O volume de crédito destinado à indústria de transformação despencou ao longo da última década e acende um alerta sobre investimento e competitividade. De 2012 a 2024, a queda chega a 40%, segundo a Nota Econômica da CNI, com reflexos diretos na capacidade de ampliar a produção e incorporar tecnologia. Além disso, a participação da indústria no total de operações da economia encolheu de 27,2% para 13,7%, o que evidencia uma mudança estrutural na destinação do financiamento.
O movimento não decorre de retração do crédito agregado e sim de sua redistribuição no sistema financeiro. Nesse sentido, as carteiras para pessoas físicas avançaram com vigor enquanto o crédito para empresas ficou praticamente estagnado e o industrial cedeu. Por outro lado, a compressão de linhas de médio e longo prazos limita projetos com maturação mais lenta e dificulta a modernização do chão de fábrica.
Quais setores ganharam espaço e quais perderam?
O redirecionamento do crédito favoreceu o consumo das famílias e alguns ramos específicos da economia. Enquanto isso, a indústria de transformação e segmentos intensivos em capital perderam tração. A leitura dos dados mostra que serviços e administração pública ampliaram a fatia de financiamento ao passo que atividades industriais recuaram em termos reais. Além disso, a maior parcela do crédito passou a se concentrar em prazos curtos, o que reforça o foco em capital de giro.
Veja os outros setores
- Administração pública com alta de 118%;
- Pessoas físicas com avanço de 97%;
- Serviços financeiros com expansão de 49%;
- Agropecuária com crescimento de 38%;
- Eletricidade gás água e utilidades com alta de 20%;
- Outros serviços com aumento de 20%;
- Transporte e armazenagem com elevação de 6%;
- Comércio com crescimento de 3%;
- Total de pessoa jurídica com recuo de 4%;
- Indústria da construção com queda de 29%;
- Indústria extrativa com retração de 38%;
- Indústria de transformação com recuo de 40%;
O presidente da CNI, Ricardo Alban, diz que a retração do crédito à indústria é um sinal preocupante e revela um desequilíbrio estrutural na economia. “O crédito para a indústria tem um efeito multiplicador ímpar sobre os demais setores produtivos e é fundamental para o crescimento consistente do país. O sistema financeiro tem priorizado o consumo em detrimento da produção, comprometendo investimento, inovação e competitividade. Não bastasse isso, as taxas de juros elevadas e a escassez de crédito de longo prazo limitam a modernização do chão de fábrica e ampliam a dependência de importações. É urgente criar condições de financiamento mais adequadas para sustentar o crescimento produtivo do país”, afirma o presidente da CNI, Ricardo Alban.

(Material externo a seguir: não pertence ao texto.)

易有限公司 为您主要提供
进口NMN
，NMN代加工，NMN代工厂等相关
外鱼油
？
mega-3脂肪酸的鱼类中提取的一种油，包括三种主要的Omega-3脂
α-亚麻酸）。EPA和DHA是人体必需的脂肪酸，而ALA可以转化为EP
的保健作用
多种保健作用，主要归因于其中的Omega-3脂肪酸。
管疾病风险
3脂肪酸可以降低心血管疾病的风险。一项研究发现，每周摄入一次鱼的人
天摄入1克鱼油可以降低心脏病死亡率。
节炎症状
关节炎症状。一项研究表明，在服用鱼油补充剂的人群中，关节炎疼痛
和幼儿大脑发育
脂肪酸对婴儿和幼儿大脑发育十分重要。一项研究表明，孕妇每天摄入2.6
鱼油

O crédito de longo prazo está desaparecendo
A estrutura de financiamento ficou mais curta e mais cara para projetos industriais. Além disso, a análise por prazo mostra que o encurtamento é proporcionalmente maior quanto mais longo é o contrato. Enquanto isso, o curto prazo passou a ocupar parcela dominante do total destinado à indústria, o que é incompatível com investimentos em máquinas, P amp D e transição tecnológica.
- Crédito de curto prazo com queda de 33%;
- Crédito de médio prazo com retração de 55%;
- Crédito de longo prazo com redução de 64%
- Fatia do curto prazo na indústria com avanço de 73% em 2012, para 82% em 2024
Nesse sentido, o ambiente de financiamento prioriza liquidez imediata e posterga decisões estruturantes. Por outro lado, empresas que precisam de previsibilidade para investir acabam reduzindo escopo de projetos ou substituindo produção nacional por importações de bens de capital e insumos críticos.

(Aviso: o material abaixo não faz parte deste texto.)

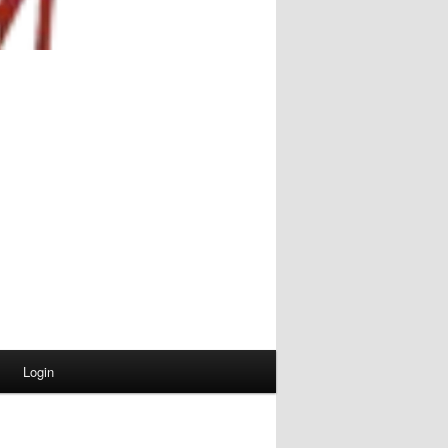
Login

O estudo lembra que até 2014 o crédito à indústria era igual ao de 2012. A partir da crise de 2015-2016, houve forte queda, impulsionada pelo encolhimento do setor e pelos juros elevados. Em 2017, o crédito já havia caído 34% em relação a 2012. Em 2020, durante a pandemia, houve um aumento no crédito de curto prazo à indústria, sustentado por juros baixos e pela necessidade de caixa imediato das empresas diante da paralisação das atividades. Passado esse período, a trajetória de queda foi retomada.
A redução do crédito afeta diretamente a indústria de transformação, mas também impacta toda a economia brasileira. Sem investimento suficiente, a produção não avança no mesmo ritmo do consumo. Isso fragiliza a balança comercial, aumenta a dependência de importações e compromete o crescimento de longo prazo.